Dataset Card for DART

Dataset Summary

DART is a large dataset for open-domain structured data record to text generation. We consider the structured data record input as a set of RDF entity-relation triples, a format widely used for knowledge representation and semantics description. DART consists of 82,191 examples across different domains with each input being a semantic RDF triple set derived from data records in tables and the tree ontology of the schema, annotated with sentence descriptions that cover all facts in the triple set. This hierarchical, structured format with its open-domain nature differentiates DART from other existing table-to-text corpora.
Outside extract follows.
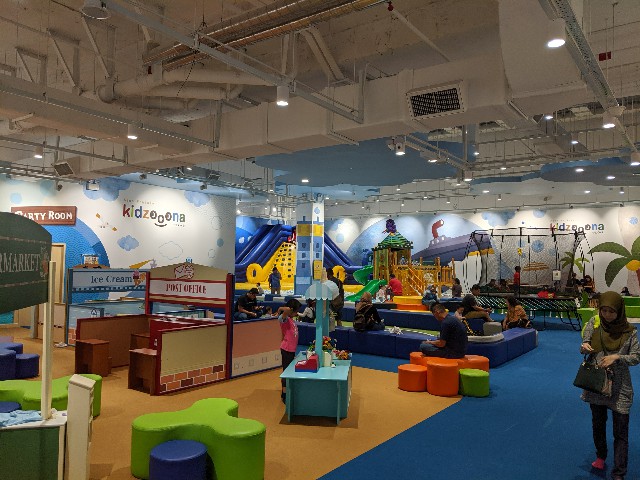 Identify the location of blue mats on floor. Image resolution: width=640 pixels, height=480 pixels. (559, 423).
Supported Tasks and Leaderboards

The task associated to DART is text generation from data records that are RDF triplets:

rdf-to-text: The dataset can be used to train a model for text generation from RDF triplets, which consists in generating textual description of structured data. Success on this task is typically measured by achieving a high BLEU, METEOR, BLEURT, TER, MoverScore, and BERTScore. The (BART-large model from BART) model currently achieves the following scores:

	BLEU	METEOR	TER	MoverScore	BERTScore	BLEURT
BART	37.06	0.36	0.57	0.44	0.92	0.22

This task has an active leaderboard which can be found here and ranks models based on the above metrics while also reporting.

Languages

The dataset is in english (en).

Dataset Structure

Data Instances

Here is an example from the dataset:

{'annotations': {'source': ['WikiTableQuestions_mturk'],
  'text': ['First Clearing\tbased on Callicoon, New York and location at On NYS 52 1 Mi. Youngsville']},
 'subtree_was_extended': False,
 'tripleset': [['First Clearing', 'LOCATION', 'On NYS 52 1 Mi. Youngsville'],
  ['On NYS 52 1 Mi. Youngsville', 'CITY_OR_TOWN', 'Callicoon, New York']]}

It contains one annotation where the textual description is 'First Clearing\tbased on Callicoon, New York and location at On NYS 52 1 Mi. Youngsville'. The RDF triplets considered to generate this description are in tripleset and are formatted as subject, predicate, object.

Data Fields

The different fields are:

annotations:
- text: list of text descriptions of the triplets
- source: list of sources of the RDF triplets (WikiTable, e2e, etc.)
subtree_was_extended: boolean, if the subtree condidered during the dataset construction was extended. Sometimes this field is missing, and therefore set to None
tripleset: RDF triplets as a list of triplets of strings (subject, predicate, object)

Data Splits

There are three splits, train, validation and test:

	train	validation	test
N. Examples	30526	2768	6959

Dataset Creation

Curation Rationale

Automatically generating textual descriptions from structured data inputs is crucial to improving the accessibility of knowledge bases to lay users.

Source Data

DART comes from existing datasets that cover a variety of different domains while allowing to build a tree ontology and form RDF triple sets as semantic representations. The datasets used are WikiTableQuestions, WikiSQL, WebNLG and Cleaned E2E.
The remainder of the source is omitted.